If you've already resorted to divorce, here are some key facts you need to understand or embrace to protect the future that transcends the divorce.
Put your children's needs first.
Accept that you
have a responsibility to your children to do everything you can to
ensure that the divorce doesn't cost them any more than it already has
and that is absolutely necessary. Children don't have the voice and the
ability to tell you what they think, so it is important to make their
best interest your best interest. You have to be fiduciaries where you
put their interest above your own. Take an honest look at yourself and
what you're doing to impact these children. Tell your children that they
are number one: "You're the most important. You are first in everything
that we think and do, and we're going to take care of you".
Start a new relationship.Don't think of the
divorce as ending the relationship with your ex-spouse. Instead, think
of it as beginning a new one. Your new relationship as divorced parents
involves being co-allies, nurturers and protectors of your children.

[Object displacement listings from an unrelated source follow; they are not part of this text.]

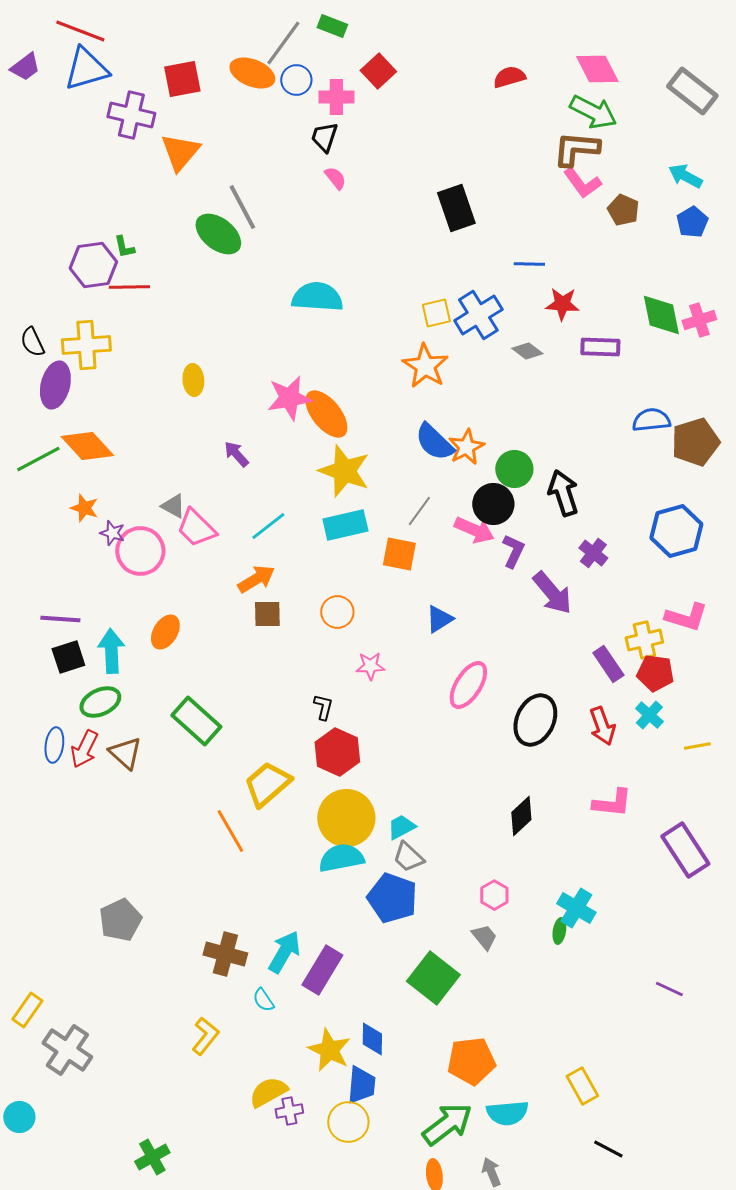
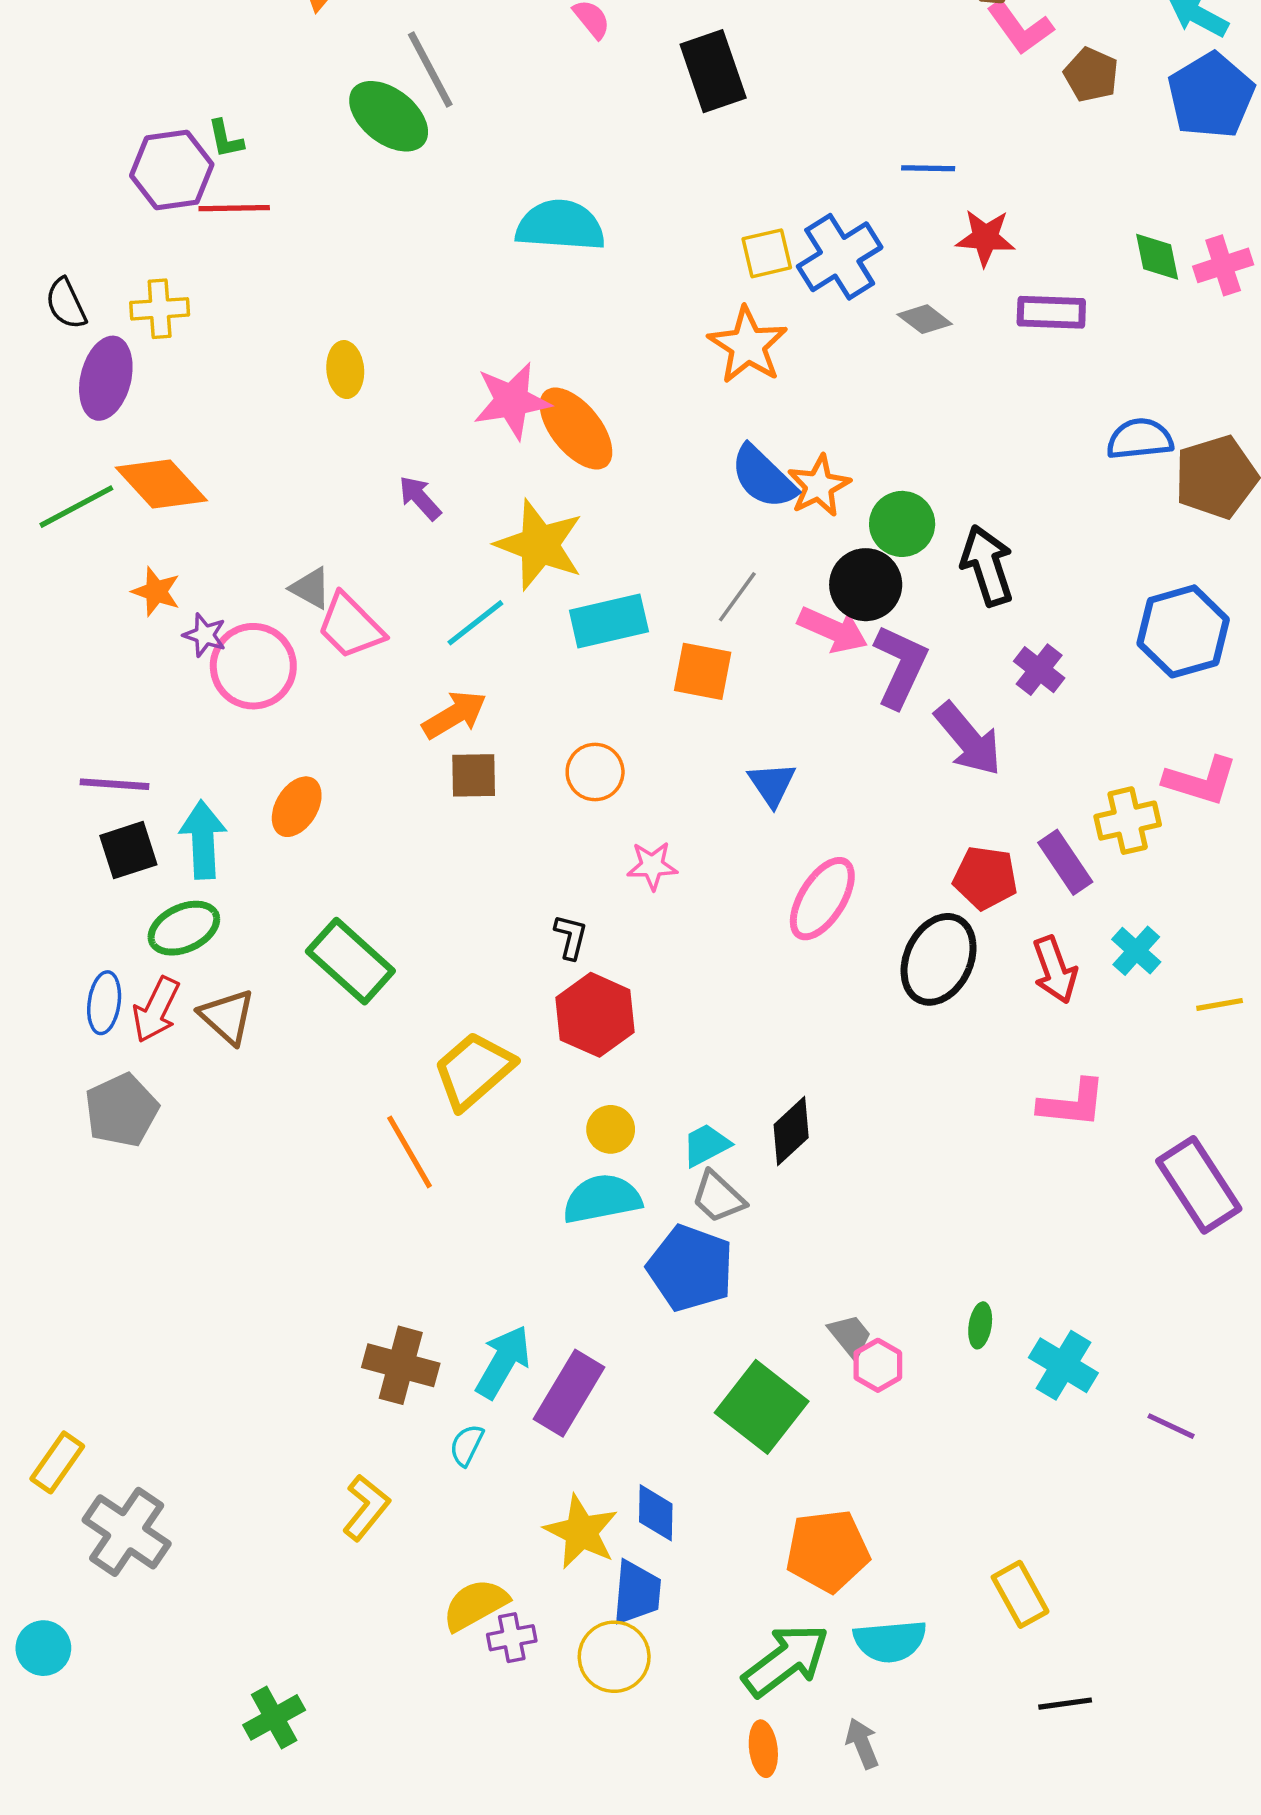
black rectangle: (456, 208) -> (713, 71), moved
blue pentagon: (692, 222) -> (1211, 95), size x1.6
green diamond: (661, 315) -> (1157, 257), size x0.7
yellow cross: (86, 345) -> (160, 309), size x0.7
yellow star: (344, 471) -> (540, 545), moved
purple L-shape: (513, 551) -> (900, 666), size x1.4
blue triangle: (439, 619) -> (772, 784), turned -32
red pentagon: (655, 673) -> (985, 878), moved
black diamond: (521, 816) -> (791, 1131), moved
yellow circle: (346, 818) -> (611, 1129), size x0.5
pink hexagon: (494, 895) -> (878, 1365), moved
cyan cross: (576, 908) -> (1063, 1365), moved
gray pentagon: (120, 920) -> (121, 1110), moved
cyan semicircle: (263, 1000) -> (467, 1445), turned 60
black line: (608, 1149) -> (1065, 1704), turned -36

Consider going for post-marital counseling where you can create a
parenting plan, resolve your differences and finish your emotional
business, so you can clearly see what is in the best interest of these
children. It's hard to be objective when there is so much emotion
involved. Find a way to make your children feel that everywhere they
turn they see love, support, and appreciation.

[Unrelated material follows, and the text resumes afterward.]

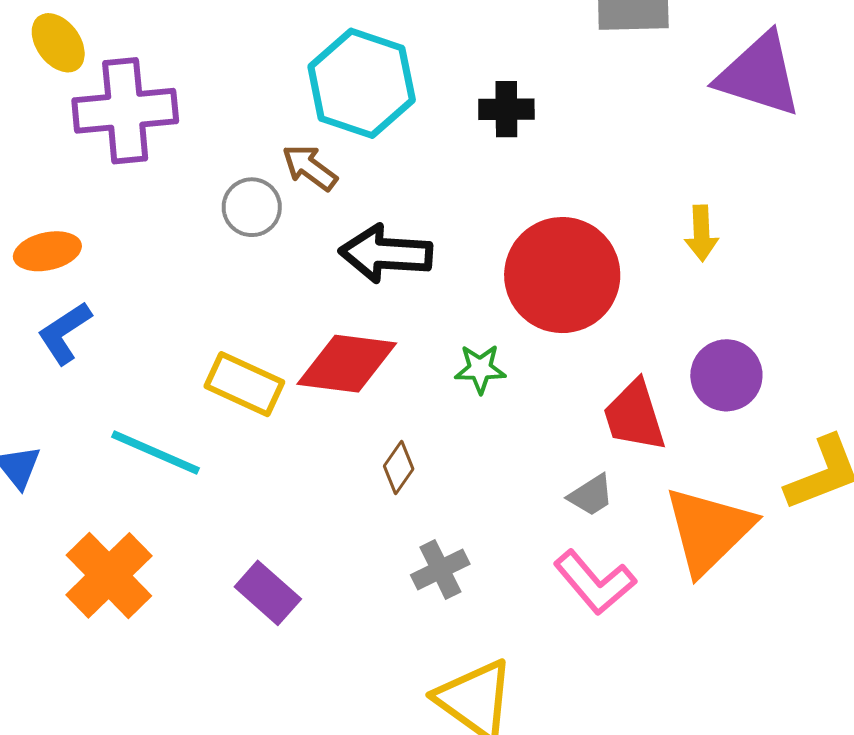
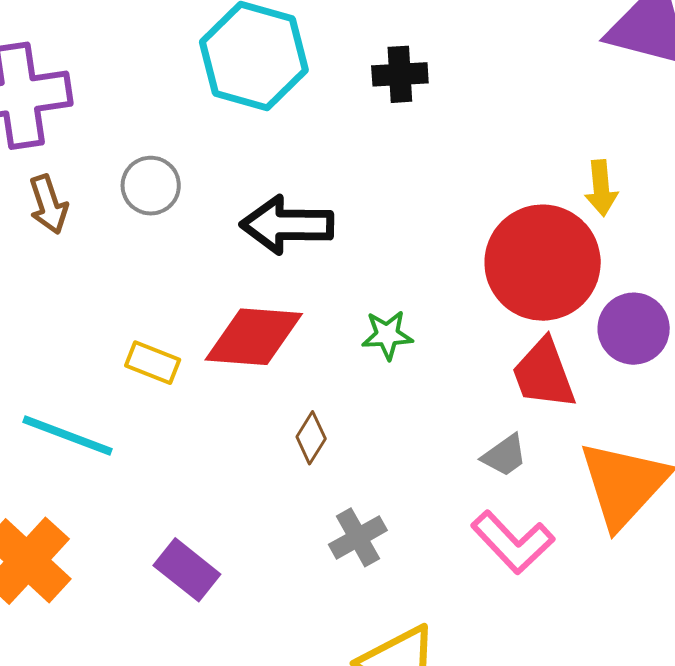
brown arrow: (310, 168) -> (48, 205), moved, turned -142
red circle: (562, 275) -> (543, 263), moved
yellow rectangle: (244, 384) -> (153, 363), size x0.7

Communicate clearly with your children.
If
communication is vague, children fill in the blanks to the detriment of
themselves. They will blame themselves and think that it's their fault
that things have happened.
Don't put your kids in the middle.
Resolve that
there is not going to be a tug of war. Don't put the children in between
you and your ex and start pulling on them for their allegiance. Don't
use your children as pawns to find out about the other person or get
back at your ex.
Fight in private.
Parents must stop the
right-fighting and make a plan to help their children make it through
the transition with as little trauma as possible. You can't give away
what you don't have. If parents are filled with bitterness and angst and
resentment, then their children are going to get pulled back and forth,
and that's not right or fair to them.
Never undermine the other parent.
Don't be
critical of your ex in front of the children. Don't attack the
mother/father of your child. Put the children above all of your personal
wants and needs. Take the high ground. If you behave in such a way as
to alienate their mother/father from the children, they will resent you
for it. The day will come when they will say, 'You ran your own agenda
and it cost us our mother/father.' You may feel like you might win at
the time, but in the long term, they will resent you.
Communicate with your ex regarding child rearing decisions.
Make joint decisions and don't let the children divide you even further by manipulating the parent who is more lenient, etc.
Decide that your children will not come from a broken home, they are just going to have two homes.
Set
up a home in which the children have a room, toys to play with and
space to be kids. Make sure the children feel at home in both places.
AS YOU TAKE THESE STEPS, THE LORD WHO IS THE AUTHOR OF LOVE WILL CAUSE YOU TO SMILE VERY SOON...!!!